[The input Boundary: Start]

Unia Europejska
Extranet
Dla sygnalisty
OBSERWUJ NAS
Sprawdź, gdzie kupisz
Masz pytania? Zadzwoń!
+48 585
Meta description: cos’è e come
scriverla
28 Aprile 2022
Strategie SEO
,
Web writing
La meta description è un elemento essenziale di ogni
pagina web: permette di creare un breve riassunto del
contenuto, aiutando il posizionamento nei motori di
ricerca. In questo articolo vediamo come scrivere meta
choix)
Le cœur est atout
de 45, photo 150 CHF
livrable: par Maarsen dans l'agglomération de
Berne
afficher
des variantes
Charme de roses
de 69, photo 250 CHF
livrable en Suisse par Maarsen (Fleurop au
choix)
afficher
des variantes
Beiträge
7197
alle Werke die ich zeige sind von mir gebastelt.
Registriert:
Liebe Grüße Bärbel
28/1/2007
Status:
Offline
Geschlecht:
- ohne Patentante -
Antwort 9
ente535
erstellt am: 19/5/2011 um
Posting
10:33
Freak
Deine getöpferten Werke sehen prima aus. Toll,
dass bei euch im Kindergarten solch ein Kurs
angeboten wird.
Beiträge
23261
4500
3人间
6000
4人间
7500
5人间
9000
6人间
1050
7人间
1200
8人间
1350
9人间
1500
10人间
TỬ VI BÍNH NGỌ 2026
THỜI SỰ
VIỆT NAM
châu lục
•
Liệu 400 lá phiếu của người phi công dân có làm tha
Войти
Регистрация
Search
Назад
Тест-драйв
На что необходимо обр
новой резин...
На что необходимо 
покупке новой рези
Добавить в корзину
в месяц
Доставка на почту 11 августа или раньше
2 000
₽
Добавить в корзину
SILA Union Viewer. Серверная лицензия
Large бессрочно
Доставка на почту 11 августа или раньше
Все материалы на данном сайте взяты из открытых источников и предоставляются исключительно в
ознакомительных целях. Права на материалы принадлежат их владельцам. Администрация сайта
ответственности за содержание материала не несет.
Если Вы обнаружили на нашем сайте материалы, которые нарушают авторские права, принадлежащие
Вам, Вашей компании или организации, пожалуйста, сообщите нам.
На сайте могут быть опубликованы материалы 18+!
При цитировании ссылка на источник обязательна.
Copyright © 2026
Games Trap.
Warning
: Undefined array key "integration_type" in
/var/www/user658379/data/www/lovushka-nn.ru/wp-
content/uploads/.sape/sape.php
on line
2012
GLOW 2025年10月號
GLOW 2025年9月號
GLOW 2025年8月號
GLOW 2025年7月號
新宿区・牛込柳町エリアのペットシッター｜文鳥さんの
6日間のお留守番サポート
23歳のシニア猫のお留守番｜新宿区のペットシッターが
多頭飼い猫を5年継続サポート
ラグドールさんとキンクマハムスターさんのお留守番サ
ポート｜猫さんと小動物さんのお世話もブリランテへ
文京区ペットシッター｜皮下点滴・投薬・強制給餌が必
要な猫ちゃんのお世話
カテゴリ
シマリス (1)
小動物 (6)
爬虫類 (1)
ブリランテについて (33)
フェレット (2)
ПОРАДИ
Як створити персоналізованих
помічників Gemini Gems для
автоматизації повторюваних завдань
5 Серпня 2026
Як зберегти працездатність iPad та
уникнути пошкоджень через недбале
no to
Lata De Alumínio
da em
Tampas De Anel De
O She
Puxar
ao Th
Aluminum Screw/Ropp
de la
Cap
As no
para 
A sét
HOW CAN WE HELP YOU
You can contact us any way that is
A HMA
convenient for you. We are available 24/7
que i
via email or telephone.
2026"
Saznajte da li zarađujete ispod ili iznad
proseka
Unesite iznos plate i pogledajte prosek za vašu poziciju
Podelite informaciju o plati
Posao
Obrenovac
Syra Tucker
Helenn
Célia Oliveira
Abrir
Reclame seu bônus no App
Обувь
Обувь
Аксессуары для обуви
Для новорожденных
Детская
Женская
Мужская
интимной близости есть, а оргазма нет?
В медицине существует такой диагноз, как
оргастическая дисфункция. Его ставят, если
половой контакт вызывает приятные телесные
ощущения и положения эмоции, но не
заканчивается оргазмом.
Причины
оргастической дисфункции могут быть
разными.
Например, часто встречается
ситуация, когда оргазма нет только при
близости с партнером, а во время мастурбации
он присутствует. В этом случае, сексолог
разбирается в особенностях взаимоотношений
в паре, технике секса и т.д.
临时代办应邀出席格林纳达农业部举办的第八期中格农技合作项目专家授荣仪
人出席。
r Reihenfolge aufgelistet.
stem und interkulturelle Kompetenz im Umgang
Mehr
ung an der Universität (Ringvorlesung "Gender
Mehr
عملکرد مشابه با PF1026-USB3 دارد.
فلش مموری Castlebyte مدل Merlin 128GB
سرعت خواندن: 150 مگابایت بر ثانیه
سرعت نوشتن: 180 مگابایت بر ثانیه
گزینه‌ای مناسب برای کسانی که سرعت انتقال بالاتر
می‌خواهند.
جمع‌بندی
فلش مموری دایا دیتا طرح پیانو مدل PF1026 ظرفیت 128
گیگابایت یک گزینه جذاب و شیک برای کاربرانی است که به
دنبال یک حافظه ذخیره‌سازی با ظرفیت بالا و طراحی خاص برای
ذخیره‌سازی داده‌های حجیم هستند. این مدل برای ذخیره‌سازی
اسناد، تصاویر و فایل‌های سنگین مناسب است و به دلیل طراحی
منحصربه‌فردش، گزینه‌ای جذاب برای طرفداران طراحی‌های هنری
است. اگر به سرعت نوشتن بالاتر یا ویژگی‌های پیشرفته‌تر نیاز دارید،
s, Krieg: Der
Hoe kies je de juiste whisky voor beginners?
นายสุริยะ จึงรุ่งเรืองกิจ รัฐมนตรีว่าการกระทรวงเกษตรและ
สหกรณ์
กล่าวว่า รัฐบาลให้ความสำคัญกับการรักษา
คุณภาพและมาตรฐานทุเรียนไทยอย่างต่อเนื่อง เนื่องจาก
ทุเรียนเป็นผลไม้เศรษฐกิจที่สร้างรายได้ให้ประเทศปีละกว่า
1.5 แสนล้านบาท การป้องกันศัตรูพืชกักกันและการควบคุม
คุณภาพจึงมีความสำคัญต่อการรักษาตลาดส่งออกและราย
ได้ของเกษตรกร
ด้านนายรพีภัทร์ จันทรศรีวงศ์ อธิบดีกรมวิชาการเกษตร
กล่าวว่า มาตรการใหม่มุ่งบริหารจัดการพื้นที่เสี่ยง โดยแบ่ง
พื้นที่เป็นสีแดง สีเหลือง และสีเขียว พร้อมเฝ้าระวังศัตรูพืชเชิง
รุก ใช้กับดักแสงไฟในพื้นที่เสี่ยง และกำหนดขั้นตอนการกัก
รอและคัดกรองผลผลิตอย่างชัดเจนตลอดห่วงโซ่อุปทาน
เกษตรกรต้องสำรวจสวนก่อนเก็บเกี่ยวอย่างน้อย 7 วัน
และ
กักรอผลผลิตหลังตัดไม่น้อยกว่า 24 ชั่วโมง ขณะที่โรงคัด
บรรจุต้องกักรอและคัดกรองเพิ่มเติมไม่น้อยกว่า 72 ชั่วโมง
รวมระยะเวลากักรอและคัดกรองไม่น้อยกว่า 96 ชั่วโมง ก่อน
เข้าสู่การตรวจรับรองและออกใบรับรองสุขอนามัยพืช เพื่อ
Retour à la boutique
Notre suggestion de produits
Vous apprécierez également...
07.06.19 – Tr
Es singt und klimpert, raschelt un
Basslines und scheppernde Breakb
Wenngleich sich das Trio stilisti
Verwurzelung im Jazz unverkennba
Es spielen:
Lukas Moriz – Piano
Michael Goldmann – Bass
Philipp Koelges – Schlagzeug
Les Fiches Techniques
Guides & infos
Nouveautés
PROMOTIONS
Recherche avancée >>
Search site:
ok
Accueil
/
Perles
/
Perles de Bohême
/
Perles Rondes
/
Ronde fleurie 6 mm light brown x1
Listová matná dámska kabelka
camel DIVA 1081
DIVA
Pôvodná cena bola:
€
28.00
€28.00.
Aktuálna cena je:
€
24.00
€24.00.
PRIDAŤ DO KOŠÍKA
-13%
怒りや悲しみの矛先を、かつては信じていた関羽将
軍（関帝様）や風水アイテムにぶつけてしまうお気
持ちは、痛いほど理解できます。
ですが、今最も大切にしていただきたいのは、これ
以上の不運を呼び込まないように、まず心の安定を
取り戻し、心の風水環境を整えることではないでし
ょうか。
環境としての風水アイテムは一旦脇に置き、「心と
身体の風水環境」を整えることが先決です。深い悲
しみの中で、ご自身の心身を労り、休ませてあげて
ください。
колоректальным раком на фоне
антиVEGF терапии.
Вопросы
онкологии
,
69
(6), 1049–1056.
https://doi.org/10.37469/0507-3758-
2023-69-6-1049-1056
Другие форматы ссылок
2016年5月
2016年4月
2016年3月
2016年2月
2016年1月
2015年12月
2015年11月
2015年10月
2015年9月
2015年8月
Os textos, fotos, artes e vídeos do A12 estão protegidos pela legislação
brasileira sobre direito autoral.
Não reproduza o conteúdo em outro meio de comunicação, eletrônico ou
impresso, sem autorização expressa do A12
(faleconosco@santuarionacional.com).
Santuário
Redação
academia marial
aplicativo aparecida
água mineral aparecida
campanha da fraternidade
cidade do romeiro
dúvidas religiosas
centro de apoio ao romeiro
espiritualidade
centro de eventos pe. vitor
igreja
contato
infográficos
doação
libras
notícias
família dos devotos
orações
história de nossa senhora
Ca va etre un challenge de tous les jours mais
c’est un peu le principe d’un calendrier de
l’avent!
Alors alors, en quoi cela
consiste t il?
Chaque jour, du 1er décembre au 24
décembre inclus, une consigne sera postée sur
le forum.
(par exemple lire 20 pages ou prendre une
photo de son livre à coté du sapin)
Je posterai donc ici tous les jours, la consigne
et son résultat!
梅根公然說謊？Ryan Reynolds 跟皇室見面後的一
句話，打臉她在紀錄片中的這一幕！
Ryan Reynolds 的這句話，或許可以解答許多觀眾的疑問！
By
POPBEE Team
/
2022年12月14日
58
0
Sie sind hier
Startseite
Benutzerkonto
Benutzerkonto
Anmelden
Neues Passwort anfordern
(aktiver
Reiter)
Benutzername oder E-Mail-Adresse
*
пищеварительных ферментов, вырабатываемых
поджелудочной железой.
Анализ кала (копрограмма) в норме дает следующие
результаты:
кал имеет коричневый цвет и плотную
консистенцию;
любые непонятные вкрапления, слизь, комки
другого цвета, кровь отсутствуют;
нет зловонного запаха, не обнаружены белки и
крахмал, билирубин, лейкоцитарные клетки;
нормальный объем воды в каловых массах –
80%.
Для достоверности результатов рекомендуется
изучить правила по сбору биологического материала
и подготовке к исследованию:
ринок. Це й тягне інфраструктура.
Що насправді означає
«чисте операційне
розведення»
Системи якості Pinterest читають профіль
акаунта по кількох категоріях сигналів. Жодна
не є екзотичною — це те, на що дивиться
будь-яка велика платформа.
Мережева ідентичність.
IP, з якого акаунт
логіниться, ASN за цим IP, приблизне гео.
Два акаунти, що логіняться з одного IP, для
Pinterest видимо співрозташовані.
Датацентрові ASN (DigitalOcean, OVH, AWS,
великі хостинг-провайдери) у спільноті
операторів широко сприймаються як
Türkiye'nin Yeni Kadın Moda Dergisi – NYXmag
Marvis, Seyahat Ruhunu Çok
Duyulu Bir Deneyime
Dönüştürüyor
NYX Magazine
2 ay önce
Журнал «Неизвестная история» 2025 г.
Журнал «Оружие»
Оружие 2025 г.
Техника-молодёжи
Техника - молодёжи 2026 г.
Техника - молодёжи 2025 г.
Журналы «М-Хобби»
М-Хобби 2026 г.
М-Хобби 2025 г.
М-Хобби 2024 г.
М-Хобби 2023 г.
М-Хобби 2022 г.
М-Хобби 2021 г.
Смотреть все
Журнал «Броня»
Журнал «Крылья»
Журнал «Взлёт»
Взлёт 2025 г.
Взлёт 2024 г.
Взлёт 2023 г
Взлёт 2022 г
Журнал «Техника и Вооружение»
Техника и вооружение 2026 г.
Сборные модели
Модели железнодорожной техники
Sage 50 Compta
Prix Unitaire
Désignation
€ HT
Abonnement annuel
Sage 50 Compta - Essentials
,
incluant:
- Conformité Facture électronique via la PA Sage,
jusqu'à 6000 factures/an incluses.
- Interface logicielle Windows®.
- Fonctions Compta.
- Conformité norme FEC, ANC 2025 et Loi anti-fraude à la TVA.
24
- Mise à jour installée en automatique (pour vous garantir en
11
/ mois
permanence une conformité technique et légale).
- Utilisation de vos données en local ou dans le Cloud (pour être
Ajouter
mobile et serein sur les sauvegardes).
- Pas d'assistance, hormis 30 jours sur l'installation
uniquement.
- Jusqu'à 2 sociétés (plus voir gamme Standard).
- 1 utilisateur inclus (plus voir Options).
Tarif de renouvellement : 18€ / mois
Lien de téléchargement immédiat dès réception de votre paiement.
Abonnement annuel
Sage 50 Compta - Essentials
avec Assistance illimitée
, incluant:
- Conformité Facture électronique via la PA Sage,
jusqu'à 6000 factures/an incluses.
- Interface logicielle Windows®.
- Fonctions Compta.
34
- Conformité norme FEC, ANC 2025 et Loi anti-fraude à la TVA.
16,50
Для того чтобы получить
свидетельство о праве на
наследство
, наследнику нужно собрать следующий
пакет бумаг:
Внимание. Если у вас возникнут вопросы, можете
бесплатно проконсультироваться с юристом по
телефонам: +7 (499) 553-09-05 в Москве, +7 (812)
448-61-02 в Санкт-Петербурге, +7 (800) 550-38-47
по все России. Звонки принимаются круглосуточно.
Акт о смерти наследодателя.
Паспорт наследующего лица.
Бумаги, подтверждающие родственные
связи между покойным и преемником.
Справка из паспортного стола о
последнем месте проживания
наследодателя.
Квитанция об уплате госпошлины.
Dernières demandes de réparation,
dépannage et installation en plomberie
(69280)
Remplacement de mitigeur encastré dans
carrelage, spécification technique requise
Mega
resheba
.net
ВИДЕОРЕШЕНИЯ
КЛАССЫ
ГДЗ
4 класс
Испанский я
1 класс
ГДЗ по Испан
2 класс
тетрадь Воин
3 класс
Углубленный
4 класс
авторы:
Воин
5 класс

[The input Boundary: End]

- [Exercise brief]: Of the lines above, show those in which "Perles" appears.

- [Completed exercise]:
Perles
Perles de Bohême
Perles Rondes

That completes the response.